# My Reds



## xxTheReal118xx (Jul 26, 2010)

my reds first piranha i ever had sold them now cuz of move but soon getting more alot more and differtant ones too


----------



## salvo85 (Jul 25, 2010)

nattereri good boy, turned red really good breeding


----------



## platinum1683 (Nov 17, 2006)

haha like the skull and wood. Really goes with the Ps


----------



## xxTheReal118xx (Jul 26, 2010)

bump


----------



## Sacrifice (Sep 24, 2006)

Those reds have some freaking awesome flames on them. Some of the tallest flames I've ever seen actually. You mentioned that you had to get rid of them right?


----------



## bob351 (Oct 23, 2005)

beautiful reds... love the flames

what was the diet?


----------



## lorteti hr (May 29, 2011)




----------



## xxTheReal118xx (Jul 26, 2010)

yea i had to sell them all all six for only 25 bucks at 8 inches


----------



## xxTheReal118xx (Jul 26, 2010)

Diet (over 2 inches)
60% raw shrimp shell on
20% pellets 
2% cons home breed
8% tilapia
1% cod
5% smelt
4% muscles and clams
Diet (under 2 inches)
20% beef tongue
80% live blood worms


----------



## BRUNER247 (Jun 2, 2010)

Those pics must of been pretty old cause they're nowhere near 8" in the pics.
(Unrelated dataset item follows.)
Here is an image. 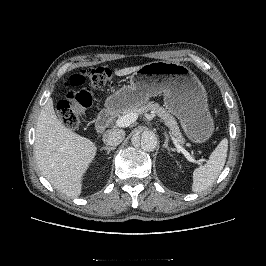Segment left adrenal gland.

Awesome coloration & suks you chose to sell em A YEAR AGO.


----------



## scotty (Oct 3, 2007)

you read my mind on the 8 inch thing, they still got their baby spots. nice colors though. well at least at the time the pics were taken


----------



## xxTheReal118xx (Jul 26, 2010)

yea they were like 4-5 inch in the pic about 1.2 years old. i sold them last summer and at like 2.5 years old


----------



## BRUNER247 (Jun 2, 2010)

That's pretty small for 1.5year old fish. Definitely had nice color though. Still not sure why you bumped a year old thread on fish you don't own now. I could see if you were updating with pics or something.


----------



## Da' Manster! (Sep 1, 2009)

....thanks for sharing!...







....Your former reds rocked like a BOSTON concert!!!....


----------